Aim of the exercise |
Please set out each line below exactly as it stands, without the images.

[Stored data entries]
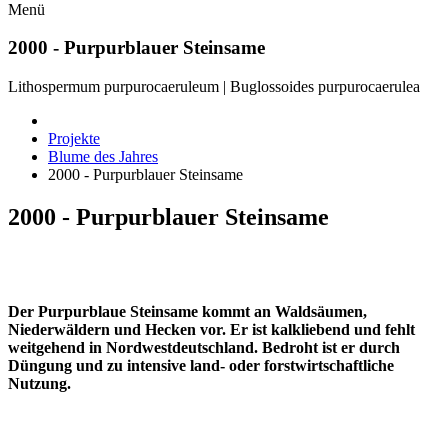
Menü
2000 - Purpurblauer Steinsame
Lithospermum purpurocaeruleum | Buglossoides purpurocaerulea
Projekte
Blume des Jahres
2000 - Purpurblauer Steinsame
2000 - Purpurblauer Steinsame
Der Purpurblaue Steinsame kommt an Waldsäumen,
Niederwäldern und Hecken vor. Er ist kalkliebend und fehlt
weitgehend in Nordwestdeutschland. Bedroht ist er durch
Düngung und zu intensive land- oder forstwirtschaftliche
Nutzung.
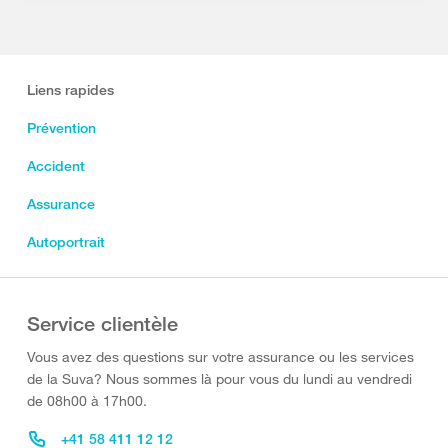
Liens rapides
Prévention
Accident
Assurance
Autoportrait
Service clientèle
Vous avez des questions sur votre assurance ou les services
de la Suva? Nous sommes là pour vous du lundi au vendredi
de 08h00 à 17h00.
+41 58 411 12 12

Answer section |
Menü
2000 - Purpurblauer Steinsame
Lithospermum purpurocaeruleum | Buglossoides purpurocaerulea
Projekte
Blume des Jahres
2000 - Purpurblauer Steinsame
2000 - Purpurblauer Steinsame
Der Purpurblaue Steinsame kommt an Waldsäumen,
Niederwäldern und Hecken vor. Er ist kalkliebend und fehlt
weitgehend in Nordwestdeutschland. Bedroht ist er durch
Düngung und zu intensive land- oder forstwirtschaftliche
Nutzung.
Liens rapides
Prévention
Accident
Assurance
Autoportrait
Service clientèle
Vous avez des questions sur votre assurance ou les services
de la Suva? Nous sommes là pour vous du lundi au vendredi
de 08h00 à 17h00.
+41 58 411 12 12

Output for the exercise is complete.